Collected data entries -
'''
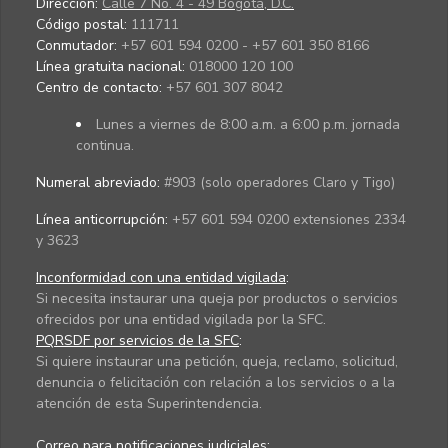
Dirección:
Calle 7 No. 4 - 49 Bogotá, D.C.
Código postal:
111711
Conmutador:
+57 601 594 0200 - +57 601 350 8166
Línea gratuita nacional:
018000 120 100
Centro de contacto:
+57 601 307 8042
Lunes a viernes de 8:00 a.m. a 6:00 p.m. jornada
continua.
Numeral abreviado:
#903 (solo operadores Claro y Tigo)
Línea anticorrupción:
+57 601 594 0200 extensiones 2334
y 3623
Inconformidad con una entidad vigilada
:
Si necesita instaurar una queja por productos o servicios
ofrecidos por una entidad vigilada por la SFC.
PQRSDF por servicios de la SFC
:
Si quiere instaurar una petición, queja, reclamo, solicitud,
denuncia o felicitación con relación a los servicios o a la
atención de esta Superintendencia.
Correo para notificaciones judiciales:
'''
WHAT YOU WILL DO - Match on "queja": copy every line in the records that has it.

RESULT FOR THIS TASK -
Si necesita instaurar una queja por productos o servicios
Si quiere instaurar una petición, queja, reclamo, solicitud,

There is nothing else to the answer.